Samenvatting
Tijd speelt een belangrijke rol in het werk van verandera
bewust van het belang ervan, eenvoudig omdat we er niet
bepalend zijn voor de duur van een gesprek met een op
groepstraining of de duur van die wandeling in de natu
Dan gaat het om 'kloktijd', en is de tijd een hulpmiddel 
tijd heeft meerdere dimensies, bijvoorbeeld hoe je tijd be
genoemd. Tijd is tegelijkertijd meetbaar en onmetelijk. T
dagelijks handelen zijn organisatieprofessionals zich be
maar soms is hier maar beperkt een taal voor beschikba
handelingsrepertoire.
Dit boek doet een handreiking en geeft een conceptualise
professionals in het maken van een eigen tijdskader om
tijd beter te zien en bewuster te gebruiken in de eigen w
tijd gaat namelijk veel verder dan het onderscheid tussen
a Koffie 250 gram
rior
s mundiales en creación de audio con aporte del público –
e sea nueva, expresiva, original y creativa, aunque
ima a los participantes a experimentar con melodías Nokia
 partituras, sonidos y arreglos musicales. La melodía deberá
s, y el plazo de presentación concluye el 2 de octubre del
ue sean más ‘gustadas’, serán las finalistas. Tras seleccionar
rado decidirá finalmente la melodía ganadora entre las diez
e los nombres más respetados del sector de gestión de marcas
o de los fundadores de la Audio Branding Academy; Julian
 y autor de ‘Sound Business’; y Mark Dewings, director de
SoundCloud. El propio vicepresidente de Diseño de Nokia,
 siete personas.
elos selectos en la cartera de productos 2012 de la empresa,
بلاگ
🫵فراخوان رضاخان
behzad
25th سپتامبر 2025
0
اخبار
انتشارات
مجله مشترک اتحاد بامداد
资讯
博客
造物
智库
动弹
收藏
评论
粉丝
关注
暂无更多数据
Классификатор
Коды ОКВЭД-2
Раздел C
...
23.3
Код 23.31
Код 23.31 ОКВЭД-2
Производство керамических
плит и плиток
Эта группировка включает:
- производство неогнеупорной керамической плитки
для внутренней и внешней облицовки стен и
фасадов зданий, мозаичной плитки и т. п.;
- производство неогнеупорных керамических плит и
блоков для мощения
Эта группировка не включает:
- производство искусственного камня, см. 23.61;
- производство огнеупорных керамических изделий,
= = = =
» Brief
List all lines from the entries that include the word "включает".

» Reply to the task
Эта группировка включает:
Эта группировка не включает:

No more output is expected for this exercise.